Saturday, November 1, 2008

Greenchain answer

My stepfather, Al Sharpe, owned the Whithorn Lumber company sawmill when I lived in Whitethorn in the 1940s so I learned alot about the mill and the logging industry. The greenchain was a platform that had chains on either side of the top of it. When the logs were pulled out from the log pond, they were cut up into different size boards. The lumber was of course green and had not cured like the wood we put into a fireplace. Green wood is heavy with sap. The men would stand beside the greenchain and as it rolled the lumber along and pulled the boards off, according to size. They then carefully stacked them on a pile of lumber sitting just below their station. As the boards on the greenchain rolled past a man, he would pull 2x4s or 4x4s or other sizes that were the same size as the boards on his particular stack. It wouldn't do to have boards of different sizes on the same stack. The lumber could then be loaded on a truck for shipping according to order.
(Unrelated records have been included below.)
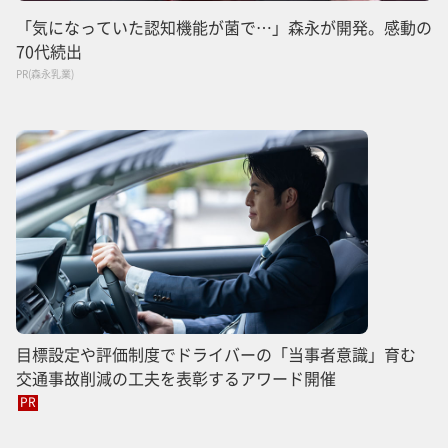
「気になっていた認知機能が菌で…」森永が開発。感動の
70代続出
PR(森永乳業)
目標設定や評価制度でドライバーの「当事者意識」育む
交通事故削減の工夫を表彰するアワード開催
PR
An interesting phenomena sometimes occurred when a man from a town such as Eureka, often called a "city slicker" hired on to pull the greenchain. City Slickers or people who lived outside the Whithorn Valley usually weren't welcome. When an "outsider" tried to pull the greenchain, the lumberjacks would have the greenchain speeded up so everyone had to pull faster. Of course the "outsider" who was generally not in shape for that kind of heavy work would fall behind. His boards would go to the end of the greenchain and fall off the end of it. This often resulted in the man giving up altogether or getting fired by the owner.